TASK GOAL: Exact copy, no pictures: take the lines of the listing below from the first through the one containing "Diario EL SOL".

________________________________________

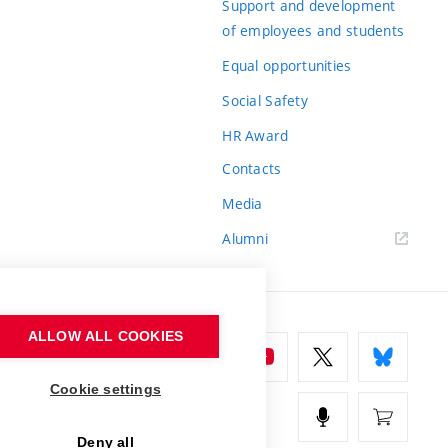
Support and development
of employees and students
Equal opportunities
Social Safety
HR Award
Contacts
Media
Alumni
ALLOW ALL COOKIES
Cookie settings
Deny all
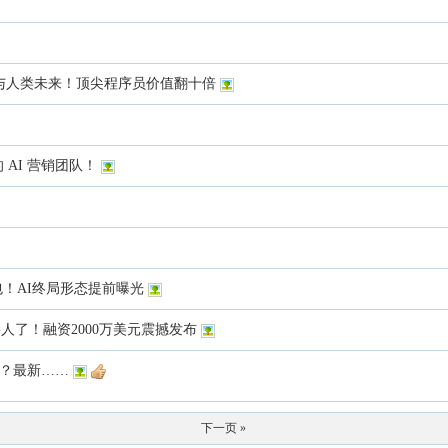
争与人类未来！顶尖程序员价值翻十倍
位的 AI 营销团队！
夜解包！AI终局形态提前曝光
需要人了！融资2000万美元震撼发布
硅谷？最新……
下一页 »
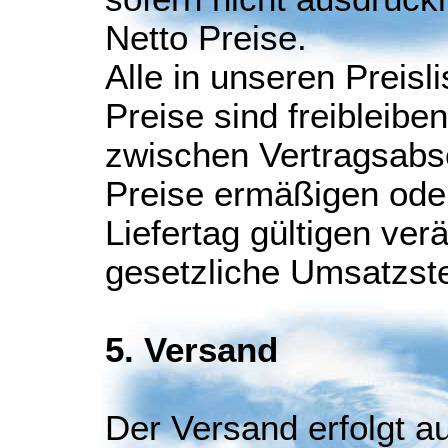
Netto Preise.
Alle in unseren Preis
Preise sind freibleiben
zwischen Vertragsabs
Preise ermäßigen ode
Liefertag gültigen ver
gesetzliche Umsatzst
5. Versand
Der Versand erfolgt a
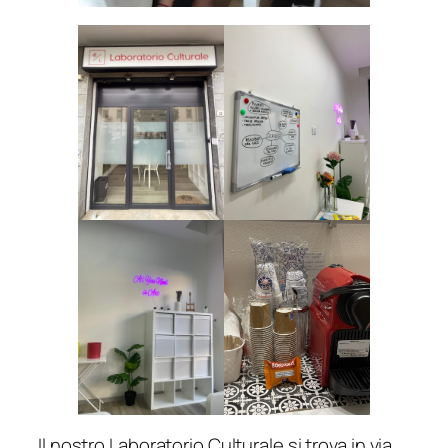
Il nostro Laboratorio Culturale si trova in via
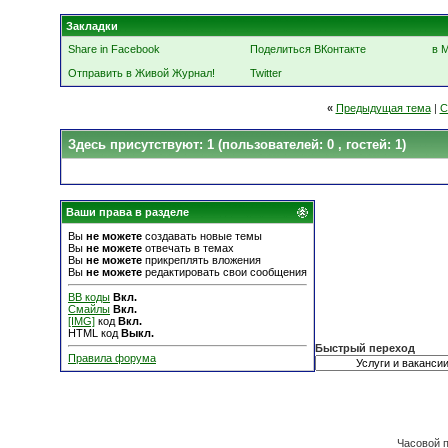
Закладки
Share in Facebook
Поделиться ВКонтакте
в 
Отправить в Живой Журнал!
Twitter
«
Предыдущая тема
|
С
Здесь присутствуют: 1
(пользователей: 0 , гостей: 1)
Ваши права в разделе
Вы
не можете
создавать новые темы
Вы
не можете
отвечать в темах
Вы
не можете
прикреплять вложения
Вы
не можете
редактировать свои сообщения
BB коды
Вкл.
Смайлы
Вкл.
[IMG]
код
Вкл.
HTML код
Выкл.
Быстрый переход
Правила форума
Часовой 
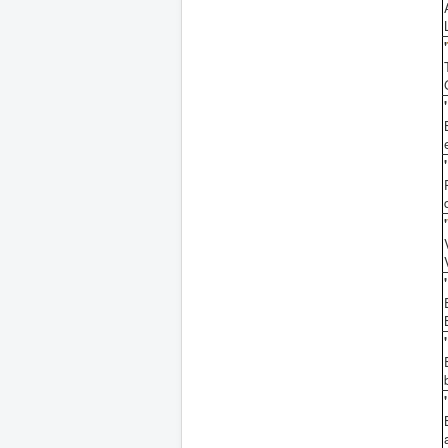
'
'
'
'
'
'
'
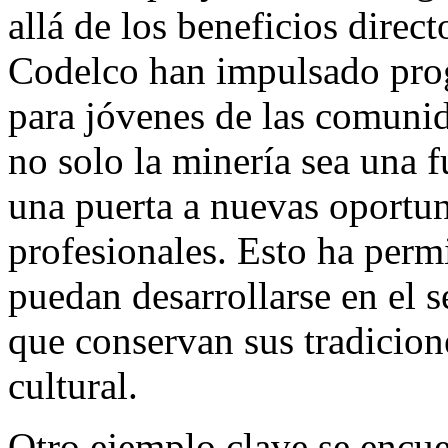
allá de los beneficios dire
Codelco han impulsado prog
para jóvenes de las comuni
no solo la minería sea una f
una puerta a nuevas oportu
profesionales. Esto ha perm
puedan desarrollarse en el 
que conservan sus tradicion
cultural.
Otro ejemplo clave se encue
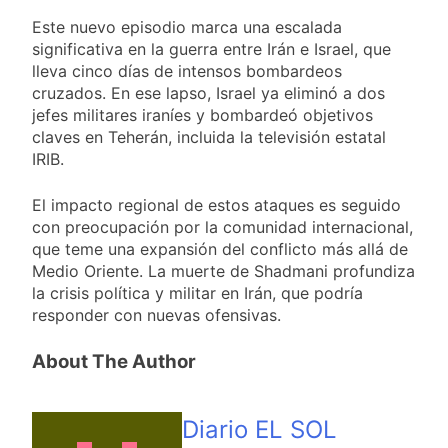
Este nuevo episodio marca una escalada
significativa en la guerra entre Irán e Israel, que
lleva cinco días de intensos bombardeos
cruzados. En ese lapso, Israel ya eliminó a dos
jefes militares iraníes y bombardeó objetivos
claves en Teherán, incluida la televisión estatal
IRIB.
El impacto regional de estos ataques es seguido
con preocupación por la comunidad internacional,
que teme una expansión del conflicto más allá de
Medio Oriente. La muerte de Shadmani profundiza
la crisis política y militar en Irán, que podría
responder con nuevas ofensivas.
About The Author
Diario EL SOL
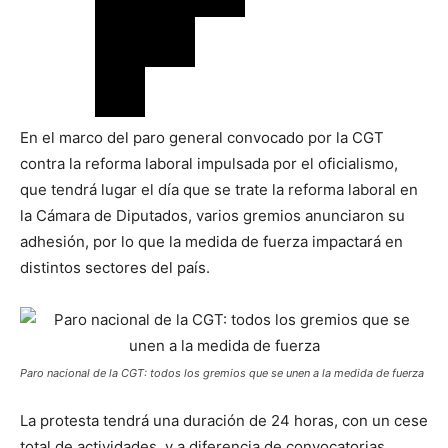
En el marco del paro general convocado por la CGT
contra la reforma laboral impulsada por el oficialismo,
que tendrá lugar el día que se trate la reforma laboral en
la Cámara de Diputados, varios gremios anunciaron su
adhesión, por lo que la medida de fuerza impactará en
distintos sectores del país.
Paro nacional de la CGT: todos los gremios que se unen a la medida de fuerza
La protesta tendrá una duración de 24 horas, con un cese
total de actividades, y a diferencia de convocatorias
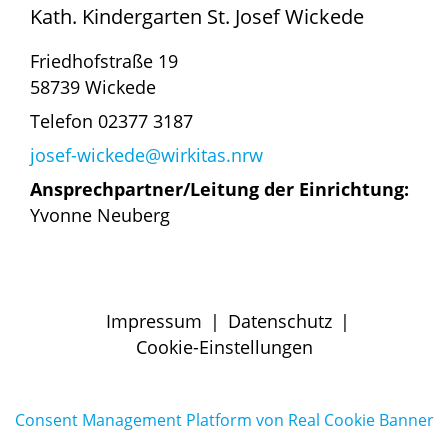
Kath. Kindergarten St. Josef Wickede
Friedhofstraße 19
58739 Wickede
Telefon 02377 3187
josef-wickede@wirkitas.nrw
Ansprechpartner/Leitung der Einrichtung:
Yvonne Neuberg
Impressum
|
Datenschutz
|
Cookie-Einstellungen
Consent Management Platform von Real Cookie Banner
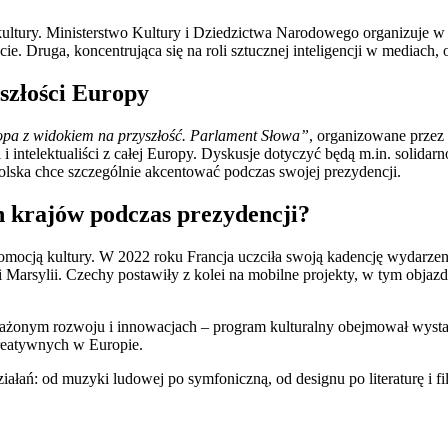
ultury. Ministerstwo Kultury i Dziedzictwa Narodowego organizuje w t
e. Druga, koncentrująca się na roli sztucznej inteligencji w mediach,
yszłości Europy
a z widokiem na przyszłość. Parlament Słowa”
, organizowane przez
 intelektualiści z całej Europy. Dyskusje dotyczyć będą m.in. solidarn
lska chce szczególnie akcentować podczas swojej prezydencji.
h krajów podczas prezydencji?
promocją kultury. W 2022 roku Francja uczciła swoją kadencję wydarz
i Marsylii. Czechy postawiły z kolei na mobilne projekty, w tym obj
ażonym rozwoju i innowacjach – program kulturalny obejmował wystawy
kreatywnych w Europie.
iałań: od muzyki ludowej po symfoniczną, od designu po literaturę i fi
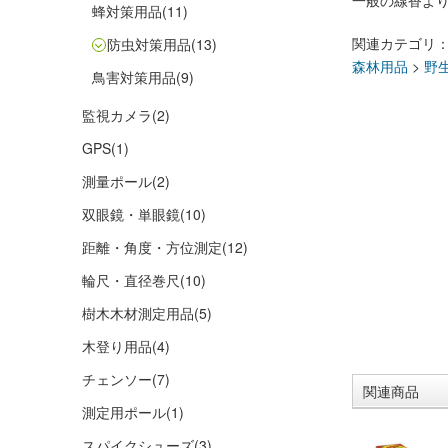
一般の線香よ
蜂対策用品
(11)
関連カテゴリ
防虫対策用品
(13)
森林用品
>
野
鳥害対策用品
(9)
監視カメラ
(2)
GPS
(1)
測量ポール
(2)
双眼鏡・単眼鏡
(10)
距離・角度・方位測定
(12)
輪尺・直径巻尺
(10)
樹木木材測定用品
(5)
木登り用品
(4)
チェンソー
(7)
関連商品
測定用ポール
(1)
スパイクシューズ
(3)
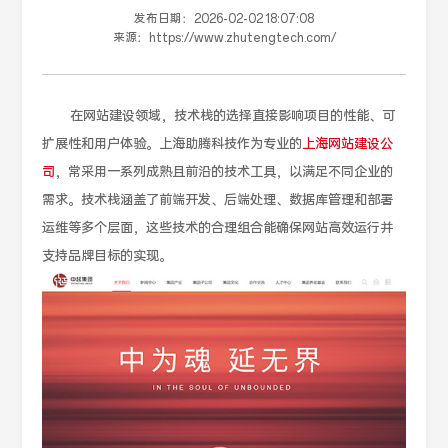
发布日期：
2026-02-02 18:07:08
来源：
https://www.zhutengtech.com/
在网站建设领域，技术栈的选择直接影响项目的性能、可
扩展性和用户体验。上海助腾科技作为专业的
上海网站建设公
司
，常采用一系列成熟且前沿的技术工具，以满足不同企业的
需求。技术栈涵盖了前端开发、后端处理、数据库管理和部署
运维等多个层面，这些技术的合理组合能确保网站高效运行并
支持品牌目标的实现。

________________________________________

RESPONSE BOX:
Support and development
of employees and students
Equal opportunities
Social Safety
HR Award
Contacts
Media
Alumni
ALLOW ALL COOKIES
Cookie settings
Deny all
争与人类未来！顶尖程序员价值翻十倍
位的 AI 营销团队！
夜解包！AI终局形态提前曝光
需要人了！融资2000万美元震撼发布
硅谷？最新……
下一页 »
Netto Preise.
Alle in unseren Preis
Preise sind freibleiben
zwischen Vertragsabs
Preise ermäßigen ode
Liefertag gültigen ver
gesetzliche Umsatzst
5. Versand
Der Versand erfolgt a
Il nostro Laboratorio Culturale si trova in via
Закладки
Share in Facebook
Поделиться ВКонтакте
в 
Отправить в Живой Журнал!
Twitter
«
Предыдущая тема
|
С
Здесь присутствуют: 1
(пользователей: 0 , гостей: 1)
Ваши права в разделе
Вы
не можете
создавать новые темы
Вы
не можете
отвечать в темах
Вы
не можете
прикреплять вложения
Вы
не можете
редактировать свои сообщения
BB коды
Вкл.
Смайлы
Вкл.
[IMG]
код
Вкл.
HTML код
Выкл.
Быстрый переход
Правила форума
Часовой 
'
'
'
'
'
'
'
allá de los beneficios dire
Codelco han impulsado prog
para jóvenes de las comuni
no solo la minería sea una f
una puerta a nuevas oportu
profesionales. Esto ha perm
puedan desarrollarse en el 
que conservan sus tradicion
cultural.
Otro ejemplo clave se encue
Este nuevo episodio marca una escalada
significativa en la guerra entre Irán e Israel, que
lleva cinco días de intensos bombardeos
cruzados. En ese lapso, Israel ya eliminó a dos
jefes militares iraníes y bombardeó objetivos
claves en Teherán, incluida la televisión estatal
IRIB.
El impacto regional de estos ataques es seguido
con preocupación por la comunidad internacional,
que teme una expansión del conflicto más allá de
Medio Oriente. La muerte de Shadmani profundiza
la crisis política y militar en Irán, que podría
responder con nuevas ofensivas.
About The Author
Diario EL SOL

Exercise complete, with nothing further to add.